[Haskell-cafe] Re: [Haskell] Monads Terminology Question

Conor McBride conor at strictlypositive.org
Mon Apr 12 06:34:05 EDT 2010


Hi

(Redirecting to cafe, for general chat.)

On 12 Apr 2010, at 01:39, Mark Snyder wrote:

> Hello,
>
>     I'm wondering what the correct terminology is for the extra  
> functions that we define with monads.  For instance, State has get  
> and put, Reader has ask and local, etc.  Is there a good name for  
> these?

Yes. Indeed, quite a lot of energy has been expended on the matter.
It's worth checking out work by Plotkin and others on "Algebraic
Effects" (often transmitted around Haskell-land by helpful citizens
like Dan Piponi and Heinrich Apfelmus).

This work distinguishes two kinds of "extra function": operations
(e.g. get, put, ask, throwError, etc) and control operators (local,
catchError, etc).

*Operations* have types like

   s1 -> ... sn -> M t

where the s's and t are thought of as "value" types, and M is yer
monad. You can think of M as describing an "impure capability",
permitting impure functions on values. You might even imagine
specifying M's collection of operations by a signature, with this
made up notation.

   sig M where
     f s1 ... sn :: t

Note that I'm careful to mark with :: where the inputs stop and
the outputs start, as higher-order functions make this ambiguous.

For example

   sig State s where
     get :: s
     put s :: ()

   sig Reader r where
     ask :: r

   sig Maybe where
     throw :: a

Many popular monads can be characterized exactly by the signature
of their operations and the equational theory those operations
must obey (e.g. laws like  put s >> get >>= f == put s >> f s).
The point of these monads is to deliver the capability specified
by the operations and equations. The similiarity between the
signatures above and the typeclasses often declared to support
monadic functionality is no coincidence.

Note that every (set of) signature(s) induces a datatype of
command-response trees whose nodes are labelled with a choice
of operation and inputs, whose edges are labelled with outputs,
and whose leaves carry return values. Such a tree represents
a "client strategy" for interacting with a server which offers the
capability, at each step selecting an operation to perform and
explaining how to continue as a function of the value returned.
The equational theory of the operations induces an equivalence
on strategies. Command-response trees up to operational
equivalence give the most general implementation of the specified
monad: return makes leaves, >>= pastes trees together, and each
operation creates a node. The monad comes from its operations!

But what of local, catchError, and other such things? These are
*control operators*, and they operate on "computations", with
types often involving resembling

    a -> (b -> M c) -> M d

Typically, the job of a control operator is to make local changes
to the meaning of the operations in M's signature. A case in
point is "local", whose job is to change the meaning of "ask".
It's really shadowing one reader capability with another.
Similarly, catchError can be thought of as offering a local
exception.

Old LISPheads (like me!) might think of operations as EXPRs and
control operators as FEXPRs. Haskell does a neat job of hiding
the distinction between the two, but it may be conceptually
helpful to dig it out a bit. Control operators don't give
rise to nodes in command-response trees; rather, they act as
tree transformers, building new strategies from old.
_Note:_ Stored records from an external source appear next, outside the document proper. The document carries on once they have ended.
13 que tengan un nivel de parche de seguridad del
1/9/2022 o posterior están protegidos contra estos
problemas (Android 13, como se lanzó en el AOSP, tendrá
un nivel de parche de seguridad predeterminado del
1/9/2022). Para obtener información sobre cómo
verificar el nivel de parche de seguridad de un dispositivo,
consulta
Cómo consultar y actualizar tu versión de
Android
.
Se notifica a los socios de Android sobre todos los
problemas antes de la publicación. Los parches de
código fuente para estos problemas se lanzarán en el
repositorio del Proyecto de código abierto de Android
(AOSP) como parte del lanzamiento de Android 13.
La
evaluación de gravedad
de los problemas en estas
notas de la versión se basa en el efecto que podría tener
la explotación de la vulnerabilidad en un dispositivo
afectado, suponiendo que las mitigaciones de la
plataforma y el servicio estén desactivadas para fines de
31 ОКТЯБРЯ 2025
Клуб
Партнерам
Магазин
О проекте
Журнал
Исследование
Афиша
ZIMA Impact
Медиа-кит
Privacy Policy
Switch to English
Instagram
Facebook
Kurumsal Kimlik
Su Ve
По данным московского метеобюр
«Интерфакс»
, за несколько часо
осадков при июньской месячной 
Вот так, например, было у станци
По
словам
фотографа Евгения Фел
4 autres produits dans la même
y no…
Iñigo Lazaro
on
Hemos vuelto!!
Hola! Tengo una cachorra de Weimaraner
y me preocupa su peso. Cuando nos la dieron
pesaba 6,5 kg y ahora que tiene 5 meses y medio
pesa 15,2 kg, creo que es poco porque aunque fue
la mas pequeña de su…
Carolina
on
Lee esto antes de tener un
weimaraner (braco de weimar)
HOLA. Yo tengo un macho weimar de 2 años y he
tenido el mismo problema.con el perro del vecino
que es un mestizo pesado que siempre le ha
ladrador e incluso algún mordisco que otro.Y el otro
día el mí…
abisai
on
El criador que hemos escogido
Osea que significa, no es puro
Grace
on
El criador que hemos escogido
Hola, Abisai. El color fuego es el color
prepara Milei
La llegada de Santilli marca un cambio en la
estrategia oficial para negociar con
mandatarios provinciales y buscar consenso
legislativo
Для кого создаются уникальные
I could start a pantomime about why operations are heroes and
control operators are villains, but I won't. But I will suggest
that characterising monads in terms of the operations and/or
control operators they support is a useful (and increasingly
modular) way to manage effects in programming. After all,
most end-user applications effectively equip a bunch of
user-operations with a semantics in terms of system-operations.